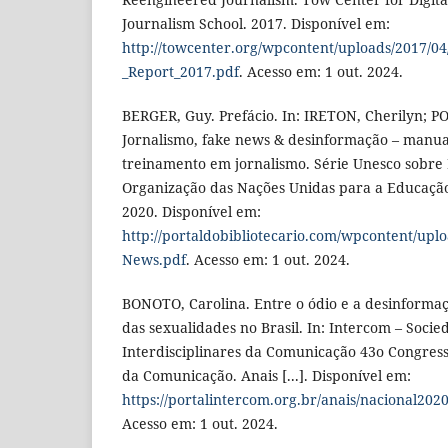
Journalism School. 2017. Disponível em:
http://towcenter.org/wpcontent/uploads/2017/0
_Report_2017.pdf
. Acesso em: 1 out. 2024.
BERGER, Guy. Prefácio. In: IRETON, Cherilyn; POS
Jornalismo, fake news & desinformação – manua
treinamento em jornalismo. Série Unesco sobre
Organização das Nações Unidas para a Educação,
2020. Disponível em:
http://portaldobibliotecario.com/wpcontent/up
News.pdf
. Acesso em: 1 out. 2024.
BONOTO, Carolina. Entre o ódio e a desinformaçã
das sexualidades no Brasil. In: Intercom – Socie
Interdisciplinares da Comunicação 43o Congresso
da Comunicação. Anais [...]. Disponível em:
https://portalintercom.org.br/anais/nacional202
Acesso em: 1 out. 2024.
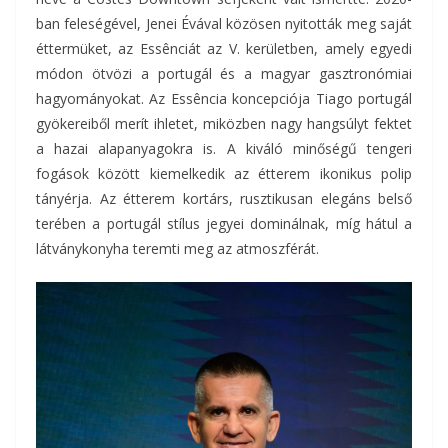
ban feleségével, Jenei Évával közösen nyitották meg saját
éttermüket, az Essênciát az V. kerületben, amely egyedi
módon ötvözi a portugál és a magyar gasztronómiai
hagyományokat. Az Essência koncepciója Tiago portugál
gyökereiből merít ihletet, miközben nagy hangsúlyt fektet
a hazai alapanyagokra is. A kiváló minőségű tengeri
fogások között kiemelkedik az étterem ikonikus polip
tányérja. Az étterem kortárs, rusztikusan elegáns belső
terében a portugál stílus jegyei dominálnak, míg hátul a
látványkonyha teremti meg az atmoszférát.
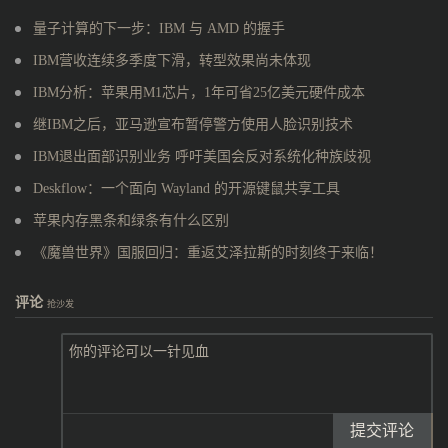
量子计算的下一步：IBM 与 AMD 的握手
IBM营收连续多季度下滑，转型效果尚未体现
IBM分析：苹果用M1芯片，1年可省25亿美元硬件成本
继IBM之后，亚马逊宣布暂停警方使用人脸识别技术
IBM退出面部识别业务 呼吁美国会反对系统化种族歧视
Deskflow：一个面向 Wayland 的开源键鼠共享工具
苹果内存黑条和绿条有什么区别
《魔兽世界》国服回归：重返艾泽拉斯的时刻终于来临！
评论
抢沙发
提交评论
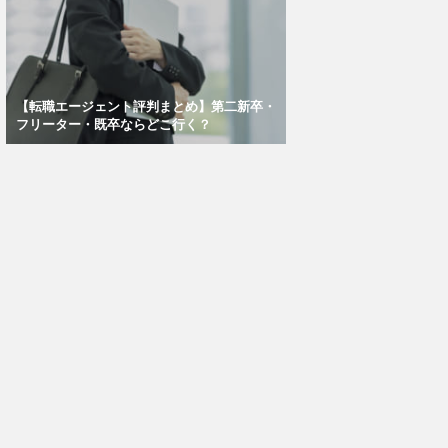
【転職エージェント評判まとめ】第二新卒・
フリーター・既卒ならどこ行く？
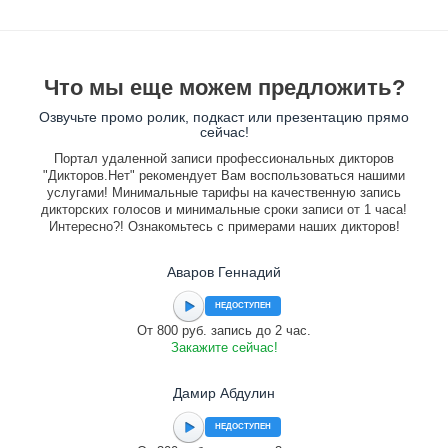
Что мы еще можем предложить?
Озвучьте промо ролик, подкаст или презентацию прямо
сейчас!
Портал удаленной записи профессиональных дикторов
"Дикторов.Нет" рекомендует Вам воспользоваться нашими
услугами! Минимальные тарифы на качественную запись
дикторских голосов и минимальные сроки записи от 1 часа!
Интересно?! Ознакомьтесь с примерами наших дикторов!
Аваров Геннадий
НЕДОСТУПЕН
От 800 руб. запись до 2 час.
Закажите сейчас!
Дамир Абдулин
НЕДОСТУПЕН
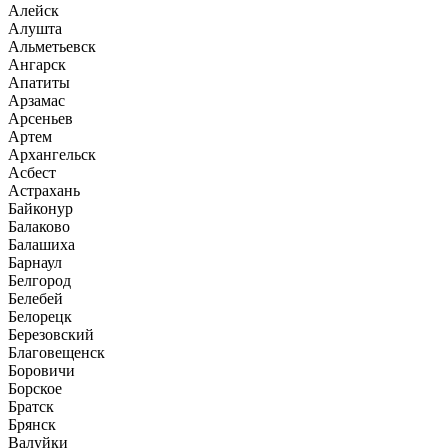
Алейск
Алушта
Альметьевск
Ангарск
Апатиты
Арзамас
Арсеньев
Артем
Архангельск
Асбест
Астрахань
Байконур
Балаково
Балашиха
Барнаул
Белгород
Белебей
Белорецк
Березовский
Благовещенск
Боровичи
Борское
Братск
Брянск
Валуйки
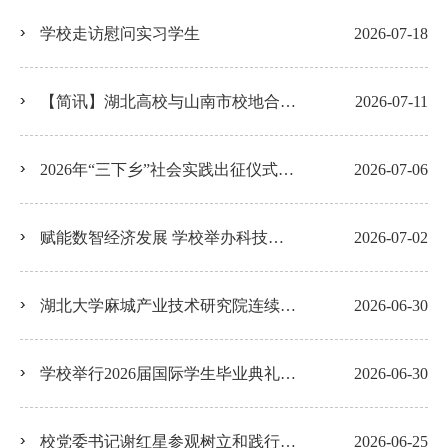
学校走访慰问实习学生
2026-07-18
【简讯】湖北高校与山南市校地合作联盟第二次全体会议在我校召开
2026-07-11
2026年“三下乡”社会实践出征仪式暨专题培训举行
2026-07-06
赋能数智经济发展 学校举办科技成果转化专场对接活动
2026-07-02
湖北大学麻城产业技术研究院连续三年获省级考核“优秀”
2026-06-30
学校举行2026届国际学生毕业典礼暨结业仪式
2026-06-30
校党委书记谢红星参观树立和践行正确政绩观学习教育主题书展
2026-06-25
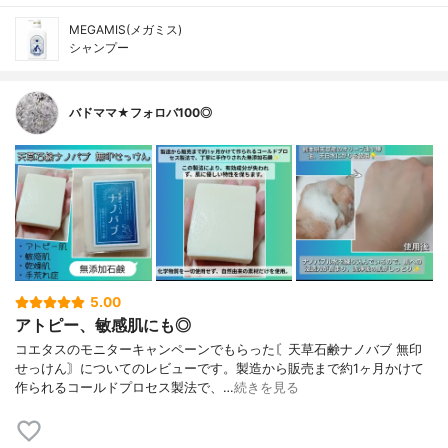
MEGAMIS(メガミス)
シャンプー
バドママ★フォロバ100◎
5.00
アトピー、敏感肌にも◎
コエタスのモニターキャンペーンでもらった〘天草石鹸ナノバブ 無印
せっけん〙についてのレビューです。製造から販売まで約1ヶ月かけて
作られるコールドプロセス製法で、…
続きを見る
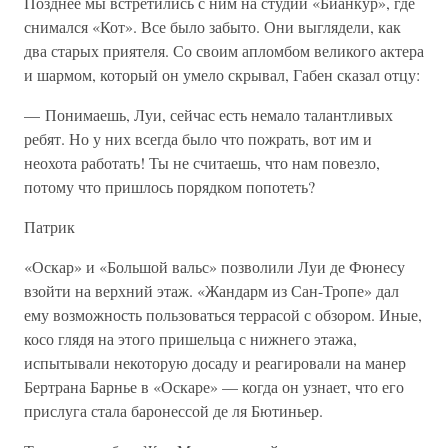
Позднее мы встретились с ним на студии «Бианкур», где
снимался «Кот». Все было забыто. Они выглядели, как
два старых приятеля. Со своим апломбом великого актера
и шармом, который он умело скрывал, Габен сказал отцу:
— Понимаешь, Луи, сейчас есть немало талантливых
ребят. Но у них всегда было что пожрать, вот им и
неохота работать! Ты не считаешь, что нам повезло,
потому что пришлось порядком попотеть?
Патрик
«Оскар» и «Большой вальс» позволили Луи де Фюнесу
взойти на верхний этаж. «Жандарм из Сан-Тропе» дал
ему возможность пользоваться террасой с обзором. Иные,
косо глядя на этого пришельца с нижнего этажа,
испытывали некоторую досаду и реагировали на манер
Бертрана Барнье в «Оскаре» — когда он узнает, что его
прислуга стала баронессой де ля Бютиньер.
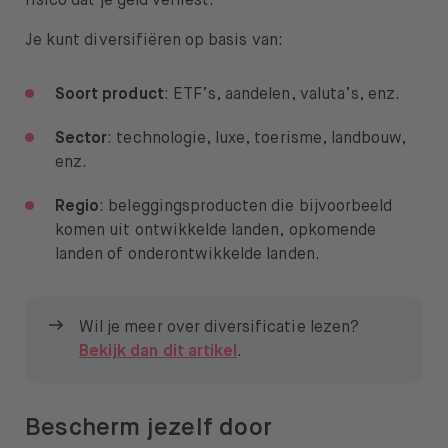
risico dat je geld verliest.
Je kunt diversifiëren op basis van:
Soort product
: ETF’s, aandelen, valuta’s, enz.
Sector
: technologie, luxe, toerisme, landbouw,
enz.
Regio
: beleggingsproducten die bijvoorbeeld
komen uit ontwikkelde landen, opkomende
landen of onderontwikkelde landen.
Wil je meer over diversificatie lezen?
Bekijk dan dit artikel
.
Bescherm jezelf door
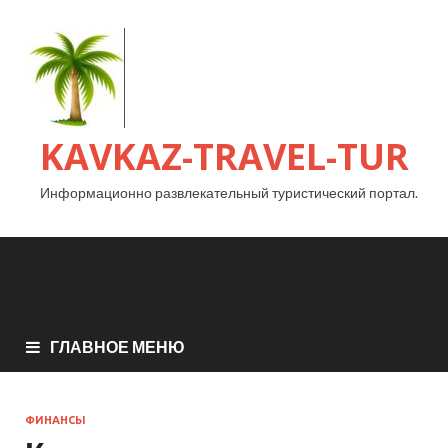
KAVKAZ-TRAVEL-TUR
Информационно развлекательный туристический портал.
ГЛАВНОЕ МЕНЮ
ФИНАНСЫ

——

Without including any pictures, please restate all the records exactly.

Journalism School. 2017. Disponível em:
http://towcenter.org/wpcontent/uploads/2017/0
_Report_2017.pdf
. Acesso em: 1 out. 2024.
BERGER, Guy. Prefácio. In: IRETON, Cherilyn; POS
Jornalismo, fake news & desinformação – manua
treinamento em jornalismo. Série Unesco sobre
Organização das Nações Unidas para a Educação,
2020. Disponível em:
http://portaldobibliotecario.com/wpcontent/up
News.pdf
. Acesso em: 1 out. 2024.
BONOTO, Carolina. Entre o ódio e a desinformaçã
das sexualidades no Brasil. In: Intercom – Socie
Interdisciplinares da Comunicação 43o Congresso
da Comunicação. Anais [...]. Disponível em:
https://portalintercom.org.br/anais/nacional202
Acesso em: 1 out. 2024.
ban feleségével, Jenei Évával közösen nyitották meg saját
éttermüket, az Essênciát az V. kerületben, amely egyedi
módon ötvözi a portugál és a magyar gasztronómiai
hagyományokat. Az Essência koncepciója Tiago portugál
gyökereiből merít ihletet, miközben nagy hangsúlyt fektet
a hazai alapanyagokra is. A kiváló minőségű tengeri
fogások között kiemelkedik az étterem ikonikus polip
tányérja. Az étterem kortárs, rusztikusan elegáns belső
terében a portugál stílus jegyei dominálnak, míg hátul a
látványkonyha teremti meg az atmoszférát.
量子计算的下一步：IBM 与 AMD 的握手
IBM营收连续多季度下滑，转型效果尚未体现
IBM分析：苹果用M1芯片，1年可省25亿美元硬件成本
继IBM之后，亚马逊宣布暂停警方使用人脸识别技术
IBM退出面部识别业务 呼吁美国会反对系统化种族歧视
Deskflow：一个面向 Wayland 的开源键鼠共享工具
苹果内存黑条和绿条有什么区别
《魔兽世界》国服回归：重返艾泽拉斯的时刻终于来临！
评论
抢沙发
提交评论
【転職エージェント評判まとめ】第二新卒・
フリーター・既卒ならどこ行く？
Что мы еще можем предложить?
Озвучьте промо ролик, подкаст или презентацию прямо
сейчас!
Портал удаленной записи профессиональных дикторов
"Дикторов.Нет" рекомендует Вам воспользоваться нашими
услугами! Минимальные тарифы на качественную запись
дикторских голосов и минимальные сроки записи от 1 часа!
Интересно?! Ознакомьтесь с примерами наших дикторов!
Аваров Геннадий
НЕДОСТУПЕН
От 800 руб. запись до 2 час.
Закажите сейчас!
Дамир Абдулин
НЕДОСТУПЕН
Алейск
Алушта
Альметьевск
Ангарск
Апатиты
Арзамас
Арсеньев
Артем
Архангельск
Асбест
Астрахань
Байконур
Балаково
Балашиха
Барнаул
Белгород
Белебей
Белорецк
Березовский
Благовещенск
Боровичи
Борское
Братск
Брянск
Валуйки
学校走访慰问实习学生
2026-07-18
【简讯】湖北高校与山南市校地合作联盟第二次全体会议在我校召开
2026-07-11
2026年“三下乡”社会实践出征仪式暨专题培训举行
2026-07-06
赋能数智经济发展 学校举办科技成果转化专场对接活动
2026-07-02
湖北大学麻城产业技术研究院连续三年获省级考核“优秀”
2026-06-30
学校举行2026届国际学生毕业典礼暨结业仪式
2026-06-30
校党委书记谢红星参观树立和践行正确政绩观学习教育主题书展
2026-06-25
MEGAMIS(メガミス)
シャンプー
バドママ★フォロバ100◎
5.00
アトピー、敏感肌にも◎
コエタスのモニターキャンペーンでもらった〘天草石鹸ナノバブ 無印
せっけん〙についてのレビューです。製造から販売まで約1ヶ月かけて
作られるコールドプロセス製法で、…
続きを見る
Позднее мы встретились с ним на студии «Бианкур», где
снимался «Кот». Все было забыто. Они выглядели, как
два старых приятеля. Со своим апломбом великого актера
и шармом, который он умело скрывал, Габен сказал отцу:
— Понимаешь, Луи, сейчас есть немало талантливых
ребят. Но у них всегда было что пожрать, вот им и
неохота работать! Ты не считаешь, что нам повезло,
потому что пришлось порядком попотеть?
Патрик
«Оскар» и «Большой вальс» позволили Луи де Фюнесу
взойти на верхний этаж. «Жандарм из Сан-Тропе» дал
ему возможность пользоваться террасой с обзором. Иные,
косо глядя на этого пришельца с нижнего этажа,
испытывали некоторую досаду и реагировали на манер
Бертрана Барнье в «Оскаре» — когда он узнает, что его
прислуга стала баронессой де ля Бютиньер.
risico dat je geld verliest.
Je kunt diversifiëren op basis van:
Soort product
: ETF’s, aandelen, valuta’s, enz.
Sector
: technologie, luxe, toerisme, landbouw,
enz.
Regio
: beleggingsproducten die bijvoorbeeld
komen uit ontwikkelde landen, opkomende
landen of onderontwikkelde landen.
Wil je meer over diversificatie lezen?
Bekijk dan dit artikel
.
Bescherm jezelf door
KAVKAZ-TRAVEL-TUR
Информационно развлекательный туристический портал.
ГЛАВНОЕ МЕНЮ
ФИНАНСЫ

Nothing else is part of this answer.